◆ **EXERCISE BRIEF**
Nothing but the lines from the one with "samara@eag.su" through the final line of the entries below should be written out, each exactly as given.

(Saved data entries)
================
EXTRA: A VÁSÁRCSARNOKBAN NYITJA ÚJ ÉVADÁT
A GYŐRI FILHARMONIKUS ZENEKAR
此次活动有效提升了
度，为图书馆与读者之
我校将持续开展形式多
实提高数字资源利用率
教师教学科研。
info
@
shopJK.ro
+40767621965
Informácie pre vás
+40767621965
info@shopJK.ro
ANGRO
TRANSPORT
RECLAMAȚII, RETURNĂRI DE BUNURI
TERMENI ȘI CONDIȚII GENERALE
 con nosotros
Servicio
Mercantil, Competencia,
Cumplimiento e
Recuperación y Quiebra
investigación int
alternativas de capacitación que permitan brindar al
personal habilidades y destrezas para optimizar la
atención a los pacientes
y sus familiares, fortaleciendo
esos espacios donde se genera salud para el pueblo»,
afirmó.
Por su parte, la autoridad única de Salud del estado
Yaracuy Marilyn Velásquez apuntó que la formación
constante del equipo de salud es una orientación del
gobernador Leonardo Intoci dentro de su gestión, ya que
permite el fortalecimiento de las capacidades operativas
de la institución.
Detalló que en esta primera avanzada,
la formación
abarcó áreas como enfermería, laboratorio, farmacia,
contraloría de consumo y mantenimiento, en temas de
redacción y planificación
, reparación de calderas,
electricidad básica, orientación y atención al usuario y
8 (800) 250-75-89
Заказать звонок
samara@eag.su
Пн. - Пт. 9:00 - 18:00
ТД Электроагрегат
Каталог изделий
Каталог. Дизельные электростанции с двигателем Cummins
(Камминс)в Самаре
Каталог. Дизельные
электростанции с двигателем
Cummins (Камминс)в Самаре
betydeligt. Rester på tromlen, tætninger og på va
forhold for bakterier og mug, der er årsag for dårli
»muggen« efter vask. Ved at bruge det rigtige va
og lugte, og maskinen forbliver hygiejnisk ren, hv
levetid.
================
◆ **FINISHED EXERCISE**
samara@eag.su
Пн. - Пт. 9:00 - 18:00
ТД Электроагрегат
Каталог изделий
Каталог. Дизельные электростанции с двигателем Cummins
(Камминс)в Самаре
Каталог. Дизельные
электростанции с двигателем
Cummins (Камминс)в Самаре
betydeligt. Rester på tromlen, tætninger og på va
forhold for bakterier og mug, der er årsag for dårli
»muggen« efter vask. Ved at bruge det rigtige va
og lugte, og maskinen forbliver hygiejnisk ren, hv
levetid.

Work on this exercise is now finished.